Except for a small essay on a trip to Kuwait, all of these articles were completed prior to 1988. The reader, therefore, has a benefit of hindsight. The U.S. intervened in the Gulf to guarantee neutral shipping; the Iran-Iraq War ended; the Arabs of the West Bank rose up in the "intifada"; the Gorbachev policy has been extended uncertainly to the region.
Yet, in many articles Mr. Pipes is prescient. Long before the Moslems of Soviet Central Asia were making headlines, Mr. Pipes was predicting their emergence from a quasi-colonial status. "Eventually, (though when is a matter of speculation), Uzbeks, Tajiks, and the others will become stubbornly nationalistic, and the Soviet regime will face unprecedented internal troubles." While he did not anticipate Iraq's successful offensive at the end of the war with Iran, his analysis of the geopolitical reasons for the carnage is the best brief review of the history of the tensions between these two countries this reader has seen.
Turning to the Arab-Israeli conflict, Mr. Pipes describes with equal clarity the congeries of pain, fear and frustration. In a short, poignant article, "Two Bus Lines to Bethlehem," he ponders how Jews and Arabs will coexist in a country in which even public transport is segregated. "That each people sticks to its own bus line explains why terrorists so often choose to attack buses," he writes.
Mr. Pipes also understands the role that the inter-Arab competition has always played in the Arab-Israeli conflict. "Multiple actors prohibit a lasting peace with Israel. Resolution waits for the Arab positions to be whittled down." He sees the PLO as a creature spawned by inter-Arab turmoil: "The PLO flourished by becoming an organization answerable to rulers rather than refugees." West Bankers, he writes, probably will emerge as the focal point for the Palestinian cause, and the ongoing intifada confirms that they have indeed taken steps to assume responsibility for their own future.
Mr. Pipes believes the U.S. has real enemies in the Middle East: terrorists, Syrians, Iranians, Russians, Islamic fundamentalists. He advocates a steely strong response and rejects any Carteresque genuflection to "forces beyond our control."
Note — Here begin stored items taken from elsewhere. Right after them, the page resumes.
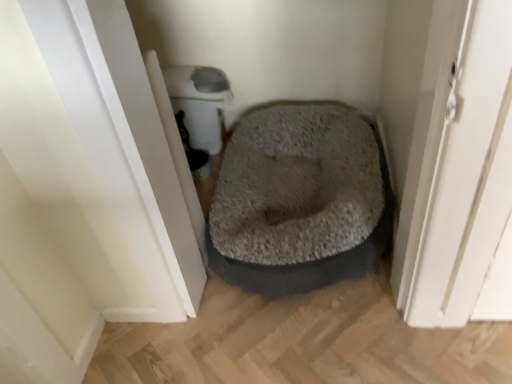 You are a GUI agent. You are given a task and a screenshot of the screen. Output one action in this format:
    pyautogui.click(x=<x>, y=<y>)
    Task: Click on the vacant area that lies in front of gray plush dog bed at center
    
    Given the screenshot: What is the action you would take?
    pyautogui.click(x=331, y=353) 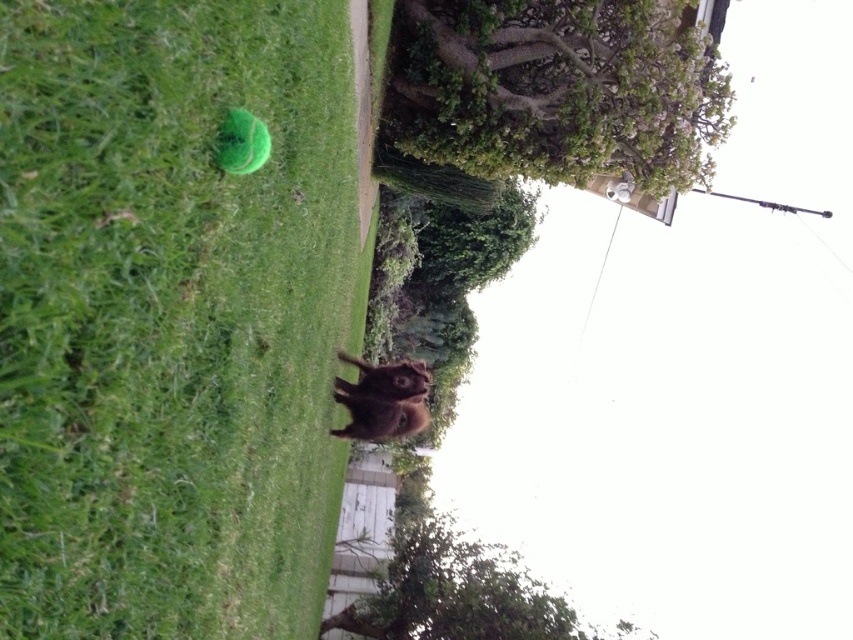 Does green leafy tree at upper center have a greater width compared to green leafy tree at lower center?

Incorrect, green leafy tree at upper center's width does not surpass green leafy tree at lower center's.

Consider the image. Who is more forward, (589, 134) or (451, 616)?

Point (589, 134) is in front.

Is point (489, 12) farther from camera compared to point (488, 627)?

No, (489, 12) is in front of (488, 627).

This screenshot has height=640, width=853. I want to click on green leafy tree at upper center, so click(x=558, y=88).

Who is positioned more to the right, green grass at lower left or brown furry dog at center?

brown furry dog at center

This screenshot has height=640, width=853. Describe the element at coordinates (169, 316) in the screenshot. I see `green grass at lower left` at that location.

Find the location of `green grass at lower left`. green grass at lower left is located at coordinates (169, 316).

Does green grass at lower left have a greater height compared to green leafy tree at upper center?

Indeed, green grass at lower left has a greater height compared to green leafy tree at upper center.

Who is positioned more to the left, green grass at lower left or green leafy tree at upper center?

Positioned to the left is green grass at lower left.

Where is `green grass at lower left`? The image size is (853, 640). green grass at lower left is located at coordinates (169, 316). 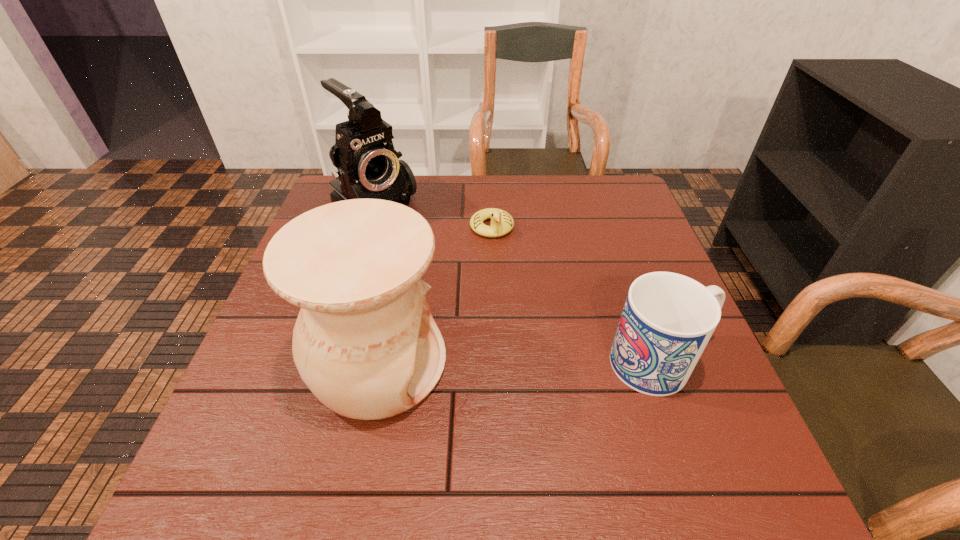 Locate an element on the screen. Image resolution: width=960 pixels, height=540 pixels. vacant region located 0.140m on the lens mount of the camcorder is located at coordinates (425, 266).

Where is `vacant space located 0.050m on the face of the duckling`? vacant space located 0.050m on the face of the duckling is located at coordinates (500, 254).

Where is `free spot located 0.150m on the face of the duckling`? The width and height of the screenshot is (960, 540). free spot located 0.150m on the face of the duckling is located at coordinates (509, 281).

Locate an element on the screen. This screenshot has width=960, height=540. free space located 0.120m on the face of the duckling is located at coordinates pos(506,273).

The image size is (960, 540). Find the location of `camcorder that is at the far edge`. camcorder that is at the far edge is located at coordinates (368, 167).

Where is `duckling that is at the far edge`? duckling that is at the far edge is located at coordinates (502, 222).

Where is `object present at the near edge`? Image resolution: width=960 pixels, height=540 pixels. object present at the near edge is located at coordinates (365, 343).

This screenshot has width=960, height=540. Identify the location of pottery located at the left edge. (365, 343).

Where is `camcorder that is at the left edge`? Image resolution: width=960 pixels, height=540 pixels. camcorder that is at the left edge is located at coordinates (368, 167).

Locate an element on the screen. object that is at the right edge is located at coordinates [668, 318]. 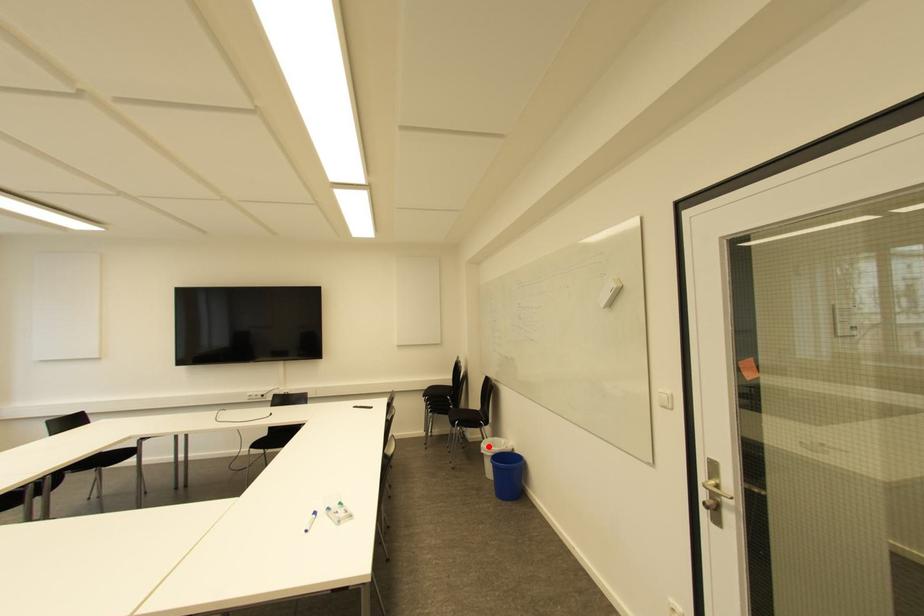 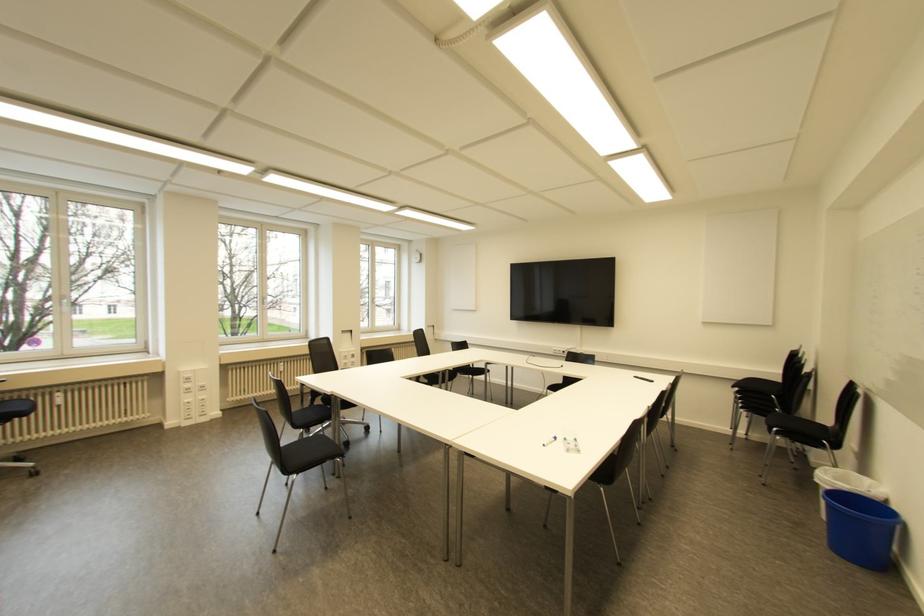 Find the pixel in the second image that matches the highlighted location in the first image.

(829, 477) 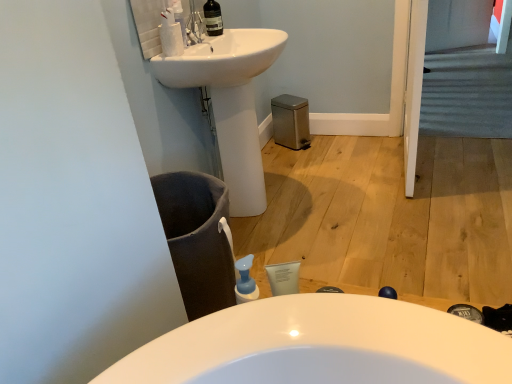 Measure the distance between point (179,4) and camera.

Point (179,4) and camera are 5.36 feet apart from each other.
To this reader the weakness of the volume lies in the author's sometimes shortsighted view of the Soviet Union. The roots of recent transformations in the Palestinian movement may be found in Mr. Pipes's essays, but there is no hint whatsoever of the cooling relationship between Moscow and Damascus, or the Kremlin's attempt to press the PLO into a more pliant stance, never mind the recently commenced dialogue with Israel. Moscow may have changed less than its apologists would have us believe, but it has changed, and Mr. Pipes will have to take account of these moves in the future.
But these concerns are relatively minor. "The Long Shadow" is a provocative and insightful tour through the pitfalls of Mideast politics, history and culture.
Mr. Spiegel is a professor of political science at UCLA specializing in American foreign policy toward the Middle East.